• About this task
Copy out all the lines in the records that include the word "хранения".
*** Opening Dataset content ***
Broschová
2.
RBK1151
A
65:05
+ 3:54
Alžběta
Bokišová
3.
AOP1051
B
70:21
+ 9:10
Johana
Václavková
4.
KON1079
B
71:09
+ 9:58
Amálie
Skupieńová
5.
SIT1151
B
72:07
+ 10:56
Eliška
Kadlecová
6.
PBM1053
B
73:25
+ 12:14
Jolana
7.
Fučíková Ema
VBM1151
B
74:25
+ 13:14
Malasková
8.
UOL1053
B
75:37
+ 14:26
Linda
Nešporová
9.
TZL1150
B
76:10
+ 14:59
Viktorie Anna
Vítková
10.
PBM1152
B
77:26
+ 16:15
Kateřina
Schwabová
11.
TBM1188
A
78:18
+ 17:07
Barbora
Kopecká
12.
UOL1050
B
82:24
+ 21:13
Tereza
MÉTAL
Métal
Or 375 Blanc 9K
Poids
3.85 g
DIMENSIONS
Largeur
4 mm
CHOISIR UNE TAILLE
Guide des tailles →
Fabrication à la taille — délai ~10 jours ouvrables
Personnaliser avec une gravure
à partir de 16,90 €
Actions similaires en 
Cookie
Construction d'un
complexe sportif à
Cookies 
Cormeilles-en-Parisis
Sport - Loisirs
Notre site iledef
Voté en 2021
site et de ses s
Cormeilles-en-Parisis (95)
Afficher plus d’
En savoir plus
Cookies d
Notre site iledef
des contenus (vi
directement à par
*** Closing Dataset content ***
*** Opening Dataset content ***
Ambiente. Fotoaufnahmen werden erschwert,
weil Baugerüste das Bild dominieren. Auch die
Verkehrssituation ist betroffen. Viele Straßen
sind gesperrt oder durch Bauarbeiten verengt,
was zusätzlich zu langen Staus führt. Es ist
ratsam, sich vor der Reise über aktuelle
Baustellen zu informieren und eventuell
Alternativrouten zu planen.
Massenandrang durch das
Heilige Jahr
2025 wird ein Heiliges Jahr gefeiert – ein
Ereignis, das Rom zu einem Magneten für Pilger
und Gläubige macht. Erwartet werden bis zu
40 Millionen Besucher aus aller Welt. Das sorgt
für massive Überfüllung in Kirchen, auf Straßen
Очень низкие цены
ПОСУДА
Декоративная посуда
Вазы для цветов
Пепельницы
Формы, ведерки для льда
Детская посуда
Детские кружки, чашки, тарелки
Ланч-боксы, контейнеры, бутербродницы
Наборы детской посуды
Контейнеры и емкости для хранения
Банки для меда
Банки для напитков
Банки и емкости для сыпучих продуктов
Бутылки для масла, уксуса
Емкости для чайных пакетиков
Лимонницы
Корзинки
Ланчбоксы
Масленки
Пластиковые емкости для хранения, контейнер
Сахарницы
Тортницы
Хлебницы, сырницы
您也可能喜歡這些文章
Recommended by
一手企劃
*** Closing Dataset content ***
• Answer to the problem
Контейнеры и емкости для хранения
Пластиковые емкости для хранения, контейнер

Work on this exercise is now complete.